What you are asked to do →
If a record holds a picture, skip the picture but print everything else exactly.

Task data →
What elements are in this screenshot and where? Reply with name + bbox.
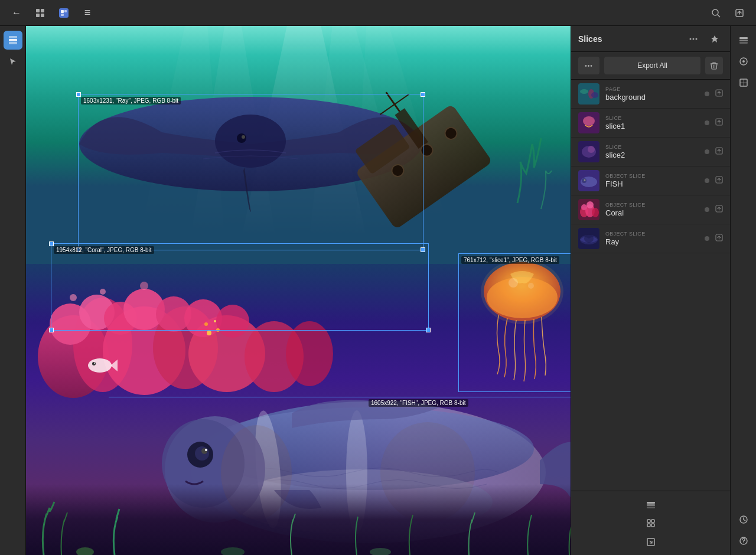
svg-point-108	[584, 234, 594, 243]
back-icon: ←	[12, 8, 21, 18]
layers-tool-icon	[8, 35, 18, 45]
panel-properties-button[interactable]	[643, 515, 659, 531]
panel-properties-icon	[646, 518, 656, 528]
svg-point-97	[584, 179, 586, 181]
svg-point-51	[216, 328, 220, 332]
slice-export-icon-ray[interactable]	[715, 234, 723, 243]
history-icon	[739, 515, 748, 524]
svg-rect-114	[651, 520, 654, 523]
share-button[interactable]	[730, 4, 749, 22]
svg-point-21	[237, 133, 246, 143]
far-right-resize-button[interactable]	[734, 73, 753, 92]
slice-thumb-coral	[578, 199, 599, 220]
canvas-area[interactable]: 1603x1231, "Ray", JPEG, RGB 8-bit 1954x8…	[26, 26, 571, 555]
slice-visibility-dot-background[interactable]	[705, 92, 709, 96]
slices-pin-icon	[711, 35, 719, 43]
svg-rect-3	[41, 14, 44, 17]
panel-layers-button[interactable]	[643, 496, 659, 512]
svg-rect-11	[9, 39, 17, 41]
svg-rect-112	[647, 507, 655, 508]
slice-item-slice1[interactable]: Slice slice1	[571, 109, 730, 138]
slice-type-coral: Object Slice	[605, 202, 699, 208]
svg-point-74	[76, 547, 94, 555]
slice-item-ray[interactable]: Object Slice Ray	[571, 224, 730, 253]
slice-visibility-dot-slice2[interactable]	[705, 149, 709, 154]
slices-list: Page background	[571, 80, 730, 491]
svg-marker-71	[110, 360, 118, 371]
logo-icon	[58, 7, 70, 19]
slice-name-coral: Coral	[605, 208, 699, 217]
svg-point-48	[207, 331, 211, 335]
more-options-button[interactable]: •••	[578, 57, 599, 74]
slices-panel-title: Slices	[578, 34, 680, 44]
menu-button[interactable]: ≡	[78, 4, 97, 22]
svg-point-75	[221, 547, 245, 555]
grid-icon	[35, 8, 45, 18]
slice-visibility-dot-coral[interactable]	[705, 207, 709, 212]
svg-point-20	[215, 115, 286, 168]
svg-rect-119	[739, 40, 748, 41]
delete-slice-button[interactable]	[705, 57, 723, 74]
far-right-layers-icon	[739, 35, 748, 45]
svg-rect-1	[41, 9, 44, 12]
svg-rect-0	[36, 9, 40, 12]
slice-item-background[interactable]: Page background	[571, 80, 730, 109]
svg-point-103	[581, 204, 587, 210]
pointer-tool-button[interactable]	[4, 52, 22, 71]
svg-point-76	[370, 548, 391, 555]
slice-type-slice2: Slice	[605, 144, 699, 150]
panel-resize-button[interactable]	[643, 534, 659, 550]
slice-name-slice2: slice2	[605, 151, 699, 159]
search-icon	[711, 8, 721, 18]
slices-panel: Slices ••• Export All	[571, 26, 730, 555]
far-right-layers-button[interactable]	[734, 31, 753, 50]
slice-type-fish: Object Slice	[605, 173, 699, 179]
slice-visibility-dot-ray[interactable]	[705, 236, 709, 241]
slice-export-icon-background[interactable]	[715, 89, 723, 99]
back-button[interactable]: ←	[7, 4, 26, 22]
svg-rect-13	[9, 42, 17, 44]
svg-point-50	[214, 320, 216, 322]
svg-rect-4	[59, 8, 69, 18]
slice-visibility-dot-slice1[interactable]	[705, 120, 709, 125]
slice-item-coral[interactable]: Object Slice Coral	[571, 195, 730, 224]
svg-point-44	[216, 305, 249, 338]
svg-point-102	[592, 208, 599, 217]
svg-point-22	[242, 135, 245, 139]
slices-pin-button[interactable]	[706, 31, 723, 47]
slice-info-slice2: Slice slice2	[605, 144, 699, 159]
slice-export-icon-slice2[interactable]	[715, 147, 723, 156]
svg-rect-5	[61, 10, 64, 13]
layers-tool-button[interactable]	[4, 31, 22, 50]
svg-point-43	[184, 299, 222, 337]
svg-rect-116	[651, 524, 654, 527]
slice-info-fish: Object Slice FISH	[605, 173, 699, 188]
logo-button[interactable]	[54, 4, 73, 22]
slice-thumb-fish	[578, 170, 599, 191]
svg-point-55	[509, 278, 518, 288]
grid-button[interactable]	[31, 4, 50, 22]
search-button[interactable]	[706, 4, 725, 22]
slice-thumb-ray	[578, 228, 599, 249]
slice-export-icon-coral[interactable]	[715, 205, 723, 214]
svg-rect-7	[64, 10, 67, 12]
delete-icon	[710, 61, 718, 70]
export-bar: ••• Export All	[571, 52, 730, 80]
slices-menu-button[interactable]	[685, 31, 702, 47]
slice-item-slice2[interactable]: Slice slice2	[571, 138, 730, 166]
svg-point-88	[583, 116, 595, 126]
help-button[interactable]	[734, 531, 753, 550]
svg-point-56	[528, 283, 534, 289]
svg-point-83	[580, 89, 588, 94]
slice-visibility-dot-fish[interactable]	[705, 178, 709, 183]
history-button[interactable]	[734, 510, 753, 529]
far-right-panel	[730, 26, 756, 555]
slice-export-icon-fish[interactable]	[715, 176, 723, 185]
slice-item-fish[interactable]: Object Slice FISH	[571, 166, 730, 195]
far-right-properties-button[interactable]	[734, 52, 753, 71]
export-all-button[interactable]: Export All	[604, 57, 700, 74]
svg-point-47	[140, 282, 148, 290]
svg-point-70	[88, 358, 112, 373]
slice-thumb-background	[578, 83, 599, 105]
slice-export-icon-slice1[interactable]	[715, 118, 723, 128]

Answer area →
What elements are in this screenshot and where? Reply with name + bbox.
svg-point-108	[584, 234, 594, 243]
back-icon: ←	[12, 8, 21, 18]
layers-tool-icon	[8, 35, 18, 45]
panel-properties-button[interactable]	[643, 515, 659, 531]
panel-properties-icon	[646, 518, 656, 528]
svg-point-97	[584, 179, 586, 181]
svg-point-51	[216, 328, 220, 332]
slice-export-icon-ray[interactable]	[715, 234, 723, 243]
history-icon	[739, 515, 748, 524]
svg-rect-114	[651, 520, 654, 523]
share-button[interactable]	[730, 4, 749, 22]
svg-point-21	[237, 133, 246, 143]
far-right-resize-button[interactable]	[734, 73, 753, 92]
slice-thumb-coral	[578, 199, 599, 220]
canvas-area[interactable]: 1603x1231, "Ray", JPEG, RGB 8-bit 1954x8…	[26, 26, 571, 555]
slice-visibility-dot-background[interactable]	[705, 92, 709, 96]
slices-pin-icon	[711, 35, 719, 43]
svg-rect-3	[41, 14, 44, 17]
panel-layers-button[interactable]	[643, 496, 659, 512]
svg-rect-11	[9, 39, 17, 41]
svg-rect-112	[647, 507, 655, 508]
slice-item-slice1[interactable]: Slice slice1	[571, 109, 730, 138]
slice-type-coral: Object Slice	[605, 202, 699, 208]
svg-point-74	[76, 547, 94, 555]
slice-item-ray[interactable]: Object Slice Ray	[571, 224, 730, 253]
slice-visibility-dot-slice2[interactable]	[705, 149, 709, 154]
slices-list: Page background	[571, 80, 730, 491]
svg-marker-71	[110, 360, 118, 371]
logo-icon	[58, 7, 70, 19]
slice-name-coral: Coral	[605, 208, 699, 217]
svg-point-48	[207, 331, 211, 335]
more-options-button[interactable]: •••	[578, 57, 599, 74]
slices-panel-title: Slices	[578, 34, 680, 44]
menu-button[interactable]: ≡	[78, 4, 97, 22]
svg-point-75	[221, 547, 245, 555]
grid-icon	[35, 8, 45, 18]
slice-visibility-dot-coral[interactable]	[705, 207, 709, 212]
svg-point-20	[215, 115, 286, 168]
svg-rect-119	[739, 40, 748, 41]
delete-slice-button[interactable]	[705, 57, 723, 74]
far-right-layers-icon	[739, 35, 748, 45]
svg-rect-1	[41, 9, 44, 12]
svg-rect-0	[36, 9, 40, 12]
slice-item-background[interactable]: Page background	[571, 80, 730, 109]
svg-point-103	[581, 204, 587, 210]
pointer-tool-button[interactable]	[4, 52, 22, 71]
svg-point-76	[370, 548, 391, 555]
slice-type-slice2: Slice	[605, 144, 699, 150]
panel-resize-button[interactable]	[643, 534, 659, 550]
slice-name-slice2: slice2	[605, 151, 699, 159]
search-icon	[711, 8, 721, 18]
slices-panel: Slices ••• Export All	[571, 26, 730, 555]
far-right-layers-button[interactable]	[734, 31, 753, 50]
slice-type-fish: Object Slice	[605, 173, 699, 179]
slice-visibility-dot-ray[interactable]	[705, 236, 709, 241]
slice-export-icon-background[interactable]	[715, 89, 723, 99]
back-button[interactable]: ←	[7, 4, 26, 22]
svg-rect-13	[9, 42, 17, 44]
svg-point-50	[214, 320, 216, 322]
svg-rect-4	[59, 8, 69, 18]
slice-visibility-dot-slice1[interactable]	[705, 120, 709, 125]
slice-item-coral[interactable]: Object Slice Coral	[571, 195, 730, 224]
svg-point-44	[216, 305, 249, 338]
svg-point-102	[592, 208, 599, 217]
svg-point-22	[242, 135, 245, 139]
slices-pin-button[interactable]	[706, 31, 723, 47]
slice-info-slice2: Slice slice2	[605, 144, 699, 159]
slice-export-icon-slice2[interactable]	[715, 147, 723, 156]
svg-rect-5	[61, 10, 64, 13]
layers-tool-button[interactable]	[4, 31, 22, 50]
svg-point-43	[184, 299, 222, 337]
svg-rect-116	[651, 524, 654, 527]
slice-info-fish: Object Slice FISH	[605, 173, 699, 188]
logo-button[interactable]	[54, 4, 73, 22]
slice-thumb-fish	[578, 170, 599, 191]
svg-point-55	[509, 278, 518, 288]
grid-button[interactable]	[31, 4, 50, 22]
search-button[interactable]	[706, 4, 725, 22]
slice-thumb-ray	[578, 228, 599, 249]
slice-export-icon-coral[interactable]	[715, 205, 723, 214]
svg-rect-7	[64, 10, 67, 12]
delete-icon	[710, 61, 718, 70]
export-bar: ••• Export All	[571, 52, 730, 80]
slices-menu-button[interactable]	[685, 31, 702, 47]
slice-item-slice2[interactable]: Slice slice2	[571, 138, 730, 166]
svg-point-88	[583, 116, 595, 126]
help-button[interactable]	[734, 531, 753, 550]
svg-point-56	[528, 283, 534, 289]
svg-point-83	[580, 89, 588, 94]
slice-visibility-dot-fish[interactable]	[705, 178, 709, 183]
history-button[interactable]	[734, 510, 753, 529]
far-right-panel	[730, 26, 756, 555]
slice-export-icon-fish[interactable]	[715, 176, 723, 185]
slice-item-fish[interactable]: Object Slice FISH	[571, 166, 730, 195]
far-right-properties-button[interactable]	[734, 52, 753, 71]
export-all-button[interactable]: Export All	[604, 57, 700, 74]
svg-point-47	[140, 282, 148, 290]
svg-point-70	[88, 358, 112, 373]
slice-thumb-background	[578, 83, 599, 105]
slice-export-icon-slice1[interactable]	[715, 118, 723, 128]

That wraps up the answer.